I’m a huge fan of campfire jacket potatoes, but while the aluminium foil you wrap them in is recyclable if rolled into a large enough ball to be collected in recycling plants I’ve been keen to try the historical alternative of covering them in clay ever since I saw it done on the Historical Farm series. There’s a large deposit of clay in a field near the bushcraft school where I teach some courses (which they use for slightly more conventional purposes) so I decided to give it a go.

A trowel and a tupperware tub full of clay next to teh hole it was dug from

I hastily dig some clay while all the time looking over my shoulder as the field it comes from is used for police dog training and I didn’t really fancy being taken down by an overzealous Alsatian. I mixed it with enough water to make it mouldable, coated the potatoes to make cannon ball type objects then realised I couldn’t take a photo of the finished object because my hands were covered in clay. These were baked for an hour and a half in the embers at the edge of a campfire.

Clay covered potatoes, some of which have been cut open. The clay on the exterior has charred.
The same potatoes in a camping pan.

While this method did work in that the potatoes cooked all the way to the centre, as the clay dried it flaked off in places and the potatoes got burnt. Worse though was the fact that it proved impossible to clean the clay off the skin, forcing you to either eat grit or leave the crispy skin which is in my opinion the best part. To keep the potatoes a bit cleaner, for my next attempt I rubbed the potato with oil and salt and rolled it up in two burdock leaves that I’d washed the most visible slug poo off before coating the whole thing in clay.

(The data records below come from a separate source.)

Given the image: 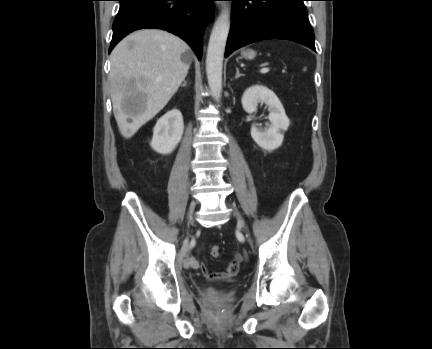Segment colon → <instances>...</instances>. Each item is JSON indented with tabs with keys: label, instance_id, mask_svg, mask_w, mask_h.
<instances>
[{
	"label": "colon",
	"instance_id": "1",
	"mask_svg": "<svg viewBox=\"0 0 432 349\" xmlns=\"http://www.w3.org/2000/svg\"><path fill=\"white\" fill-rule=\"evenodd\" d=\"M210 254L212 257L217 258L221 254L220 247L218 245H214L211 247Z\"/></svg>",
	"mask_w": 432,
	"mask_h": 349
}]
</instances>
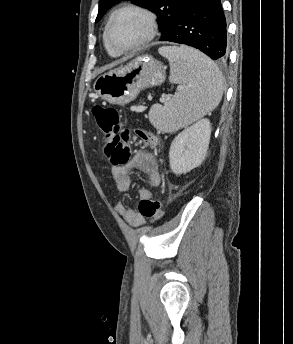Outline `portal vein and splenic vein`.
<instances>
[{
  "label": "portal vein and splenic vein",
  "instance_id": "1",
  "mask_svg": "<svg viewBox=\"0 0 293 344\" xmlns=\"http://www.w3.org/2000/svg\"><path fill=\"white\" fill-rule=\"evenodd\" d=\"M167 98L165 96L162 97L161 101H165Z\"/></svg>",
  "mask_w": 293,
  "mask_h": 344
}]
</instances>
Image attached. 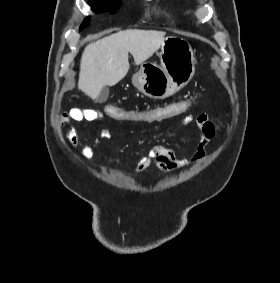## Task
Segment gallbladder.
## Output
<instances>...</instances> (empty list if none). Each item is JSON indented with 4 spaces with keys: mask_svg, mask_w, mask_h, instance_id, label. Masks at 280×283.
<instances>
[{
    "mask_svg": "<svg viewBox=\"0 0 280 283\" xmlns=\"http://www.w3.org/2000/svg\"><path fill=\"white\" fill-rule=\"evenodd\" d=\"M108 96H109V88L105 86L100 91V94L97 97V101L100 102V103L105 102L107 100Z\"/></svg>",
    "mask_w": 280,
    "mask_h": 283,
    "instance_id": "obj_1",
    "label": "gallbladder"
}]
</instances>
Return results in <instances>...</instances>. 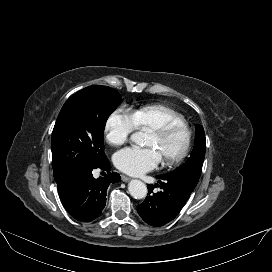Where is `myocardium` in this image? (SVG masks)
I'll return each instance as SVG.
<instances>
[{
	"instance_id": "1",
	"label": "myocardium",
	"mask_w": 272,
	"mask_h": 272,
	"mask_svg": "<svg viewBox=\"0 0 272 272\" xmlns=\"http://www.w3.org/2000/svg\"><path fill=\"white\" fill-rule=\"evenodd\" d=\"M177 132L183 133L184 142L176 154L168 158H164L163 162L168 166L180 163L188 155L192 144V130L186 123H174L151 131L152 134L156 135L160 139H167Z\"/></svg>"
}]
</instances>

An oiled potato sitting on a burdock leaf, on a rain-soaked picnic table (the weather was slightly less cooperative this time around.)
The leaf rolled up into a package around the potato, and held in place with a talk stuck through the top
The wrapped potato next to the trowel on a patch of clay that is visibly damper than in the first phot

This was also baked it for an hour and a half in the embers of a fire that took rather longer than anticipated to get started because it was such a soggy day.

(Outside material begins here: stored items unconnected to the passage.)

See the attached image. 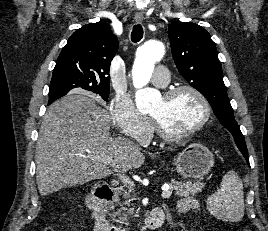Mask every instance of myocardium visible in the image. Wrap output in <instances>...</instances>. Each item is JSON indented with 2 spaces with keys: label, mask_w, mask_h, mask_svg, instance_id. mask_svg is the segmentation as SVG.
Instances as JSON below:
<instances>
[{
  "label": "myocardium",
  "mask_w": 268,
  "mask_h": 231,
  "mask_svg": "<svg viewBox=\"0 0 268 231\" xmlns=\"http://www.w3.org/2000/svg\"><path fill=\"white\" fill-rule=\"evenodd\" d=\"M184 92L194 95L200 101L203 107V115L200 121L195 126H193L191 129L183 133L171 132L170 130L167 129V127L164 125L161 119L151 116L158 134L164 140H167L170 142H177V141L188 139L192 137L193 135H195L197 132H199L207 124V122L209 121L211 117V105L209 103V100L200 90H198L197 88L193 86H190V85L175 86L165 91L163 93L162 98L164 99V101H170L173 98H175L177 95L184 93Z\"/></svg>",
  "instance_id": "f54148a6"
}]
</instances>
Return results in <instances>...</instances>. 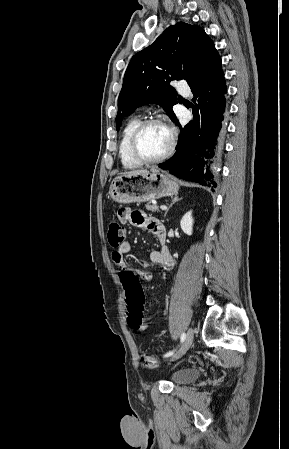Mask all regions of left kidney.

Clay and burdock wrapped potato sitting in embers
Burdock wrapped potatoe from which most of the clay has been removed after taking it out of the fire.
A rather more successful, cleaner potato with mixed bean salad on top

This worked much better with the burdock leaves keeping the skin clean enough to eat. Although it wasn’t quite as crispy as it would have been using foil this method definitely merits further experimentation!